Material for this exercise:
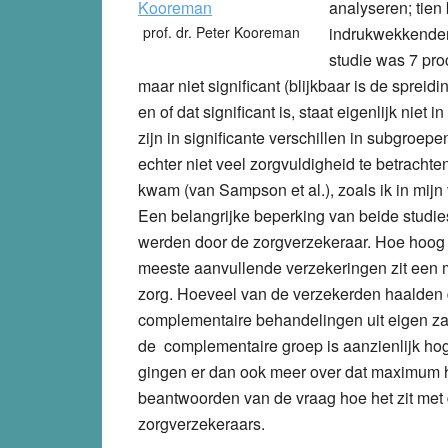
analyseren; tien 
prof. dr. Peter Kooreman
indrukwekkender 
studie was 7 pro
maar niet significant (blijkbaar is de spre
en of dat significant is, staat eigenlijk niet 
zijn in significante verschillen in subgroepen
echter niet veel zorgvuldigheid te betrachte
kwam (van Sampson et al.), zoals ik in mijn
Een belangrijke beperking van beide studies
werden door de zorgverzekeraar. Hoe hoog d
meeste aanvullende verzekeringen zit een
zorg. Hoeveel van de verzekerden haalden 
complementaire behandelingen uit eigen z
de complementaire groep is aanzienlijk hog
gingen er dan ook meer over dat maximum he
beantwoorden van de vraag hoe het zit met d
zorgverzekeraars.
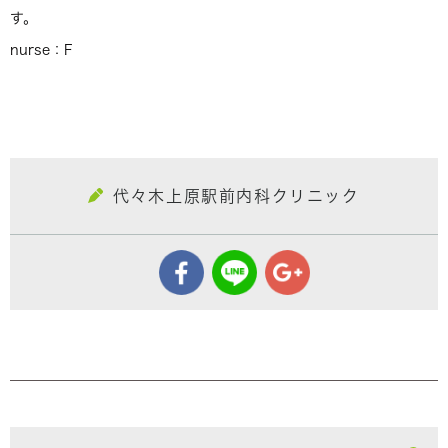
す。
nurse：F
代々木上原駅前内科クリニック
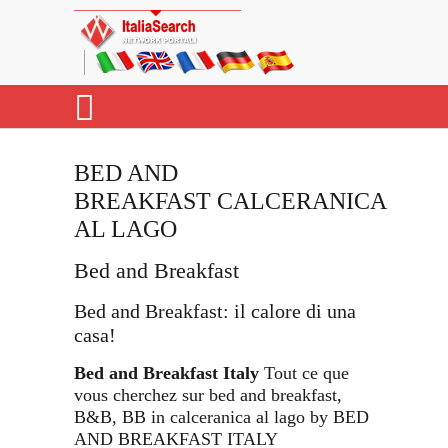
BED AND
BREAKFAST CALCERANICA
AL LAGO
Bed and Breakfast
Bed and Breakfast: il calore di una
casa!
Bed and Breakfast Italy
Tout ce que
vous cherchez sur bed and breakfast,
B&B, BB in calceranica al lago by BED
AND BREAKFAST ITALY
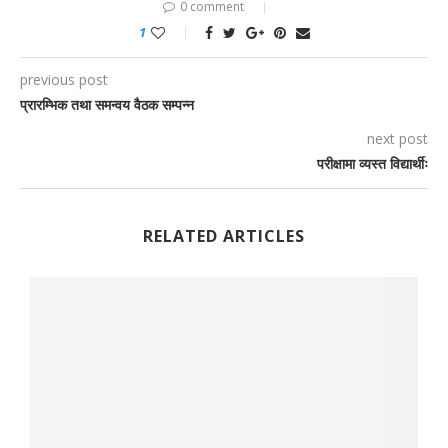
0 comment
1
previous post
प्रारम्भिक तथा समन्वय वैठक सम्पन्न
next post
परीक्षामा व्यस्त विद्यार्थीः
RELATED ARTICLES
--
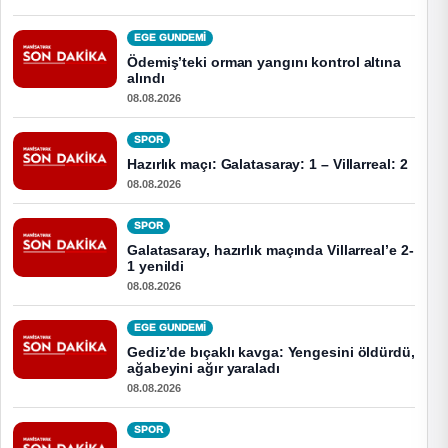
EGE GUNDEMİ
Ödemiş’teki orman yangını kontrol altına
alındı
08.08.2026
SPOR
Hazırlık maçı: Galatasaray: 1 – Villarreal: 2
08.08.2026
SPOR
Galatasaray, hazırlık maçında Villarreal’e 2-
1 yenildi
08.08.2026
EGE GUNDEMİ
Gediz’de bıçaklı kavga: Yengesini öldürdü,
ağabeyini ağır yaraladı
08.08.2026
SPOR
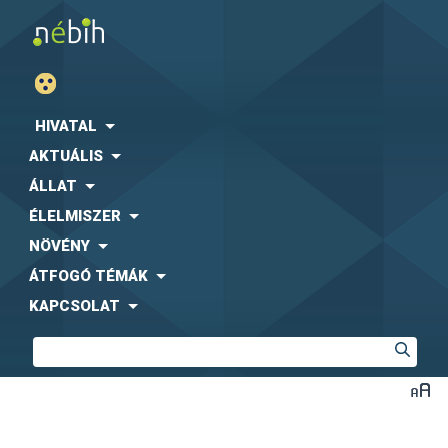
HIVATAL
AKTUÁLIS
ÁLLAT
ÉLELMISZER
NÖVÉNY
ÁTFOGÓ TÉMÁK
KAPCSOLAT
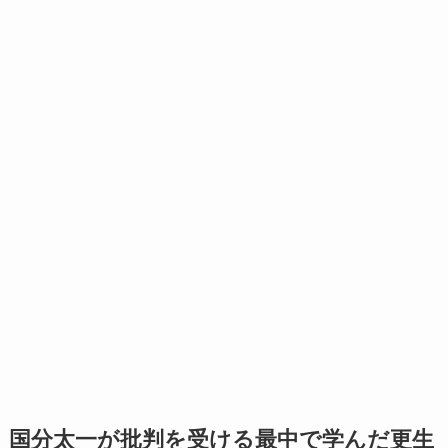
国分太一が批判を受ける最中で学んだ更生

Instructions to follow:
Where a line of the data holds the word "Galatasaray", copy that line.

Solution to this task:
Hazırlık maçı: Galatasaray: 1 – Villarreal: 2
Galatasaray, hazırlık maçında Villarreal’e 2-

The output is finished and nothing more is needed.